Hey guys, long time, no see. I was just lookin at all my legos and saw this little "engine" and got some ideas.





Maybe, with some mods, I could use one of the cylinders, some timing stuffs, a flywheel, and some other modded parts, and stuffs, to make it a basic air powered engine. I could time it to let air into the cylinder which would push it down, and then, with the flywheels help, the cylinder would come back up, and the cycle would continue. What do you think? I have a drill and some tubing, so I could probably do it. I just don't know how I would get the timing to work. Also, would that little cylinder be able to power a flywheel that would actually bring the piston back up? I don't know. But, I am going to try it.  I will probably try to start designing stuff tonight/tomorrow. I have school tomorrow so I need to get some sleep.  Anyway, if anyone has some tips for how I would do the timing with legos, please let me know.
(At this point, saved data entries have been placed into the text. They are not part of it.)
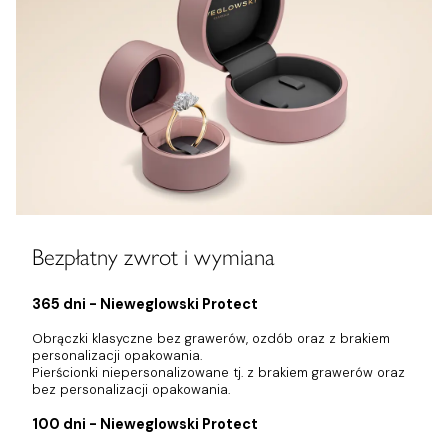
Bezpłatny zwrot i wymiana
365 dni - Nieweglowski Protect
Obrączki klasyczne bez grawerów, ozdób oraz z brakiem
personalizacji opakowania.
Pierścionki niepersonalizowane tj. z brakiem grawerów oraz
bez personalizacji opakowania.
100 dni - Nieweglowski Protect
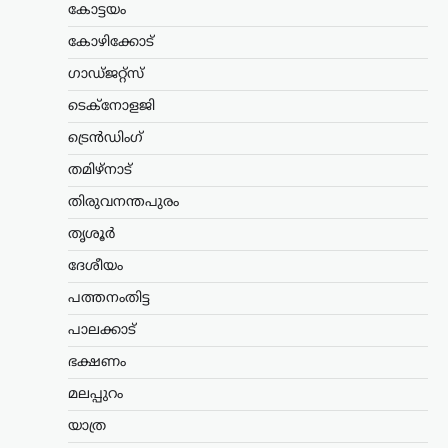
കോട്ടയം
കേരളം
,
തിരുവനന്തപുരം
,
വാർത്തകൾ
കോഴിക്കോട്
അടിയന്തര
ഗാഡ്ജറ്റ്സ്
സാഹചര്യത്തിൽ
വെടിവെക്കാൻ നിർദേശം;
ടെക്നോളജി
അർജുൻ
ട്രെൻഡിംഗ്
ആയങ്കിക്കായുള്ള
തിരച്ചിൽ ശക്തമാക്കി
തമിഴ്നാട്
പൊലീസ്
തിരുവനന്തപുരം
ന്യൂസ് ഡെസ്ക്
ഓഗസ്റ്റ്‌ 7, 2026
തൃശൂർ
നിരവധി ക്രിമിനൽ കേസുകളിൽ
ദേശീയം
പ്രതിയായ അർജുൻ ആയങ്കിക്കായുള്ള
തിരച്ചിൽ തുടരുന്നതിനിടെ പൊലീസിന്
പത്തനംതിട്ട
നിർണായക നിർദേശം നൽകി തൃശൂർ
സിറ്റി പൊലീസ് കമ്മിഷണർ. പ്രതിയെ
പാലക്കാട്
പിടികൂടുന്നതിനിടെ അടിയന്തര
ഭക്ഷണം
സാഹചര്യമുണ്ടായാൽ…
മലപ്പുറം
ട്രെൻഡിംഗ്
,
ദേശീയം
,
രാഷ്ട്രീയം
യാത്ര
ഭീകരരും തീവ്രവാദികളും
I really haven't a clue.  Anyway, thanks! I'll post an update tonight or tomorrow or whenever I get something started. Anyway, thanks!


----------



## stevehuckss396 (Jan 9, 2012)

When you get some basic ideas down i'm sure you can get some help here. If it's a wobbler I can help you out. I have made a few of them.


----------



## Tin Falcon (Jan 9, 2012)

It has been done my son figuured out how when he was 14 or so




tin


----------



## drysdam (Feb 19, 2012)

Hey, I just saw that Lego engine in Waltham at the NEMES show! I didn't realize I was talking to Mr and Mrs Falcon themselves!


----------



## Tin Falcon (Feb 19, 2012)

well now you know . my display has been described as unusual and recognizable. 
Tin


----------



## drysdam (Feb 19, 2012)

Yes, I recognized it from previous years. And I even saw the HMEM banners, but didn't think much about it.


----------



## thayer (Feb 19, 2012)

drysdam  said:
			
		

> Hey, I just saw that Lego engine in Waltham at the NEMES show! I didn't realize I was talking to Mr and Mrs Falcon themselves!



I could say the same!

My son spotted it from his wheelchair while I was admiring David Osier's elbow engine next door.

Thayer


----------



## steamer (Feb 20, 2012)

I'm not that far away Thayer.....if you need some help let me know

Dave


----------